### Task directions
Only one span of the listing below should come back. It runs from the line with "volumineux, optez pour" through the line with "Découvrez les scrunchies ALEGRIHEAD", and each of its lines must be reproduced exactly.

### Information given
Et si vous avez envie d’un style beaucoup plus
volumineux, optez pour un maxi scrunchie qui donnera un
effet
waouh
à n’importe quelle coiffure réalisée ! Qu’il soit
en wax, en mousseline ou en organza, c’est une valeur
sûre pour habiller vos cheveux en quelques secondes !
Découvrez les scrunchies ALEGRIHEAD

--

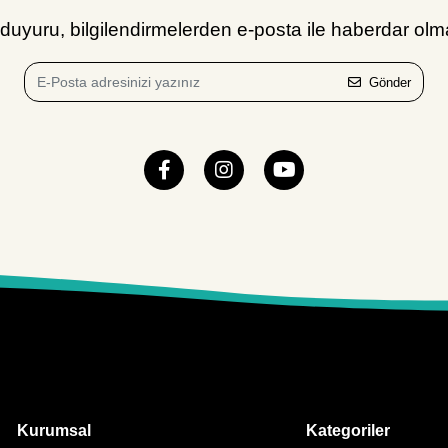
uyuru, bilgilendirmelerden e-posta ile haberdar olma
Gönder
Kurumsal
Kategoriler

### Finished task
volumineux, optez pour un maxi scrunchie qui donnera un
effet
waouh
à n’importe quelle coiffure réalisée ! Qu’il soit
en wax, en mousseline ou en organza, c’est une valeur
sûre pour habiller vos cheveux en quelques secondes !
Découvrez les scrunchies ALEGRIHEAD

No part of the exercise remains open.